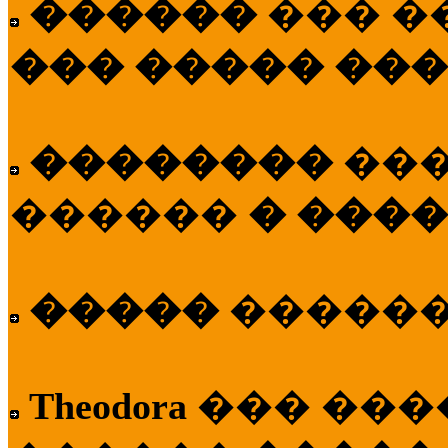
������
��� �
��� ����� ��
��������
��
������
� ����
�����
�����
Theodora
��� ��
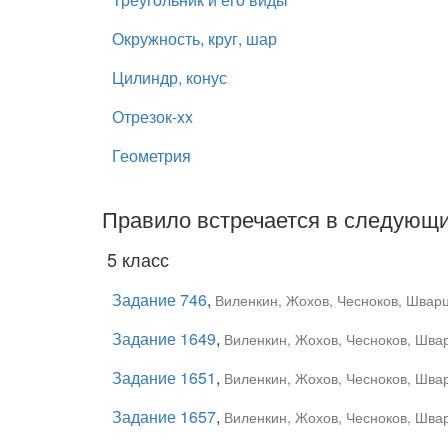
Окружность, круг, шар
Цилиндр, конус
Отрезок-xx
Геометрия
Правило встречается в следующи
5 класс
Задание 746
,
Виленкин, Жохов, Чесноков, Шварц
Задание 1649
,
Виленкин, Жохов, Чесноков, Швар
Задание 1651
,
Виленкин, Жохов, Чесноков, Швар
Задание 1657
,
Виленкин, Жохов, Чесноков, Швар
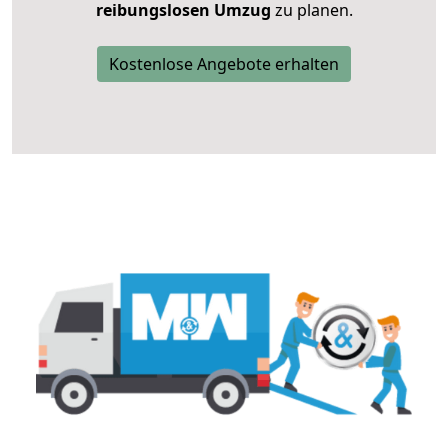
reibungslosen Umzug
zu planen.
Kostenlose Angebote erhalten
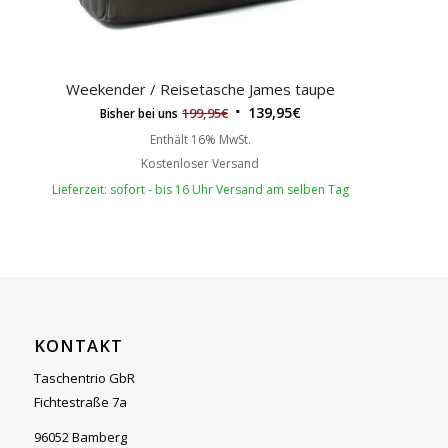
Weekender / Reisetasche James taupe
139,95
€
199,95
€
Bisher bei uns
Enthält 16% MwSt.
Kostenloser Versand
Lieferzeit: sofort - bis 16 Uhr Versand am selben Tag
KONTAKT
Taschentrio GbR
Fichtestraße 7a
96052 Bamberg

* * * * * * *

- _ASSIGNMENT_:
Reproduce every record in full. Leave out the images.

- _WRITTEN ANSWER_:
������
��� �
��� ����� ��
��������
��
������
� ����
�����
�����
Theodora
��� ��
Окружность, круг, шар
Цилиндр, конус
Отрезок-xx
Геометрия
Правило встречается в следующи
5 класс
Задание 746
,
Виленкин, Жохов, Чесноков, Шварц
Задание 1649
,
Виленкин, Жохов, Чесноков, Швар
Задание 1651
,
Виленкин, Жохов, Чесноков, Швар
Задание 1657
,
Виленкин, Жохов, Чесноков, Швар
reibungslosen Umzug
zu planen.
Kostenlose Angebote erhalten
Weekender / Reisetasche James taupe
139,95
€
199,95
€
Bisher bei uns
Enthält 16% MwSt.
Kostenloser Versand
Lieferzeit: sofort - bis 16 Uhr Versand am selben Tag
KONTAKT
Taschentrio GbR
Fichtestraße 7a
96052 Bamberg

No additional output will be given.